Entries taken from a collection
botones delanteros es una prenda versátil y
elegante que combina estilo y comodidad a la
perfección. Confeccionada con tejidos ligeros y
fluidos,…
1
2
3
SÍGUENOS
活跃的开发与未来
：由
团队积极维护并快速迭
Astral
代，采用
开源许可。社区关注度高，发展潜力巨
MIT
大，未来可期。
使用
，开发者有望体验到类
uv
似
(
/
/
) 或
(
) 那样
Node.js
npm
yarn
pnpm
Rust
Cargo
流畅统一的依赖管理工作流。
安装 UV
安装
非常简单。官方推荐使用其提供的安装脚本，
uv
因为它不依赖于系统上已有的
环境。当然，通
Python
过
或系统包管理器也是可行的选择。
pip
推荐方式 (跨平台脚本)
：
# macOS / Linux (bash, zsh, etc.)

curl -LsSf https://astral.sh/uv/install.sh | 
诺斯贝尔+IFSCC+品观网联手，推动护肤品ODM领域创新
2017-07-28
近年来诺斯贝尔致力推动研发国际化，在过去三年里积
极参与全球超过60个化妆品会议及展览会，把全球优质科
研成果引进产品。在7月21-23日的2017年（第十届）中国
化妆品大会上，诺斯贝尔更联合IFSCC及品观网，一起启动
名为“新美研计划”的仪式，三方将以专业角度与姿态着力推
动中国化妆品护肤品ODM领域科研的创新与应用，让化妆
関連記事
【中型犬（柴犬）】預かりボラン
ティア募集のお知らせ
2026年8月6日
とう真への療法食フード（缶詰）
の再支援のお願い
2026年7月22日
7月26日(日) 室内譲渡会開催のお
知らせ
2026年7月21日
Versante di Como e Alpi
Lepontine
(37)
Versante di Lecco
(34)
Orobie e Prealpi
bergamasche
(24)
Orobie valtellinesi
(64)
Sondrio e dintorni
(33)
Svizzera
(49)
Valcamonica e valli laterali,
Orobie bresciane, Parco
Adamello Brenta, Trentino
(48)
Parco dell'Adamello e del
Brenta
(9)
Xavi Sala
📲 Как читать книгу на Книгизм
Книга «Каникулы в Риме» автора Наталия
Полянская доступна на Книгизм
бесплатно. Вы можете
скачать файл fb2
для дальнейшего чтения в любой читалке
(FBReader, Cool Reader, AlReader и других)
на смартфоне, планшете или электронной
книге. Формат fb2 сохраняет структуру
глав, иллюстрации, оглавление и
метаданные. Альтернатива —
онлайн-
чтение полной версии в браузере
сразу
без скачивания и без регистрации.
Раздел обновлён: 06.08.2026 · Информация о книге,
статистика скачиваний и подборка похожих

--

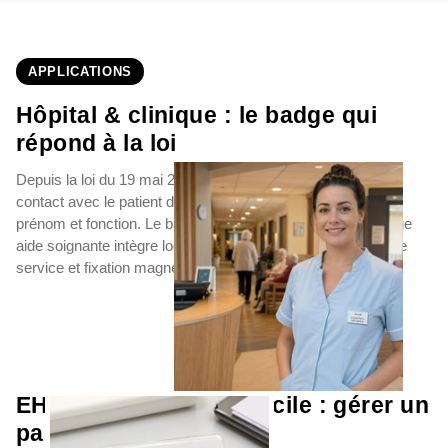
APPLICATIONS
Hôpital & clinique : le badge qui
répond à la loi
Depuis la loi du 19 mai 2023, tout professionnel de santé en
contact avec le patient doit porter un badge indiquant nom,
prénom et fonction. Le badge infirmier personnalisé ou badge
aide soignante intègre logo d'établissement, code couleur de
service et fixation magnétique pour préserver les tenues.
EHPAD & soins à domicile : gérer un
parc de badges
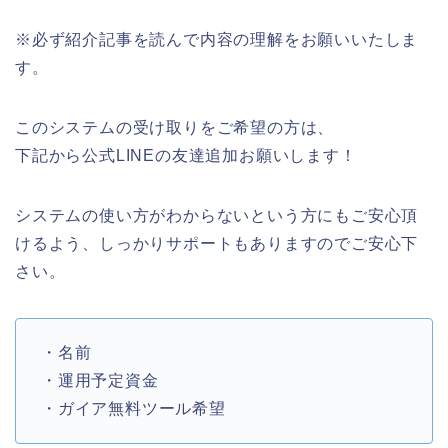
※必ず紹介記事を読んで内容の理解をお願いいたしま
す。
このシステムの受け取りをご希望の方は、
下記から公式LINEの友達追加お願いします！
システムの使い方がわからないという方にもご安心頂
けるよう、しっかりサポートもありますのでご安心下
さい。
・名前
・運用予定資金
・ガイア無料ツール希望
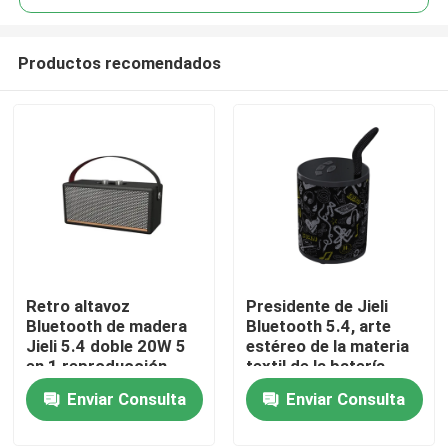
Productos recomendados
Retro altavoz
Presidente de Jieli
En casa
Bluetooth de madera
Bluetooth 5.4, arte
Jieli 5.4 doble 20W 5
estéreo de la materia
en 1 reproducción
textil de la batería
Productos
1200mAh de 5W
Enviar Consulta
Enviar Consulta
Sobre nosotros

## [Work instruction]
For every line above with the word "Jieli" in it, make a copy.

## [Result of the task]
Presidente de Jieli
Jieli 5.4 doble 20W 5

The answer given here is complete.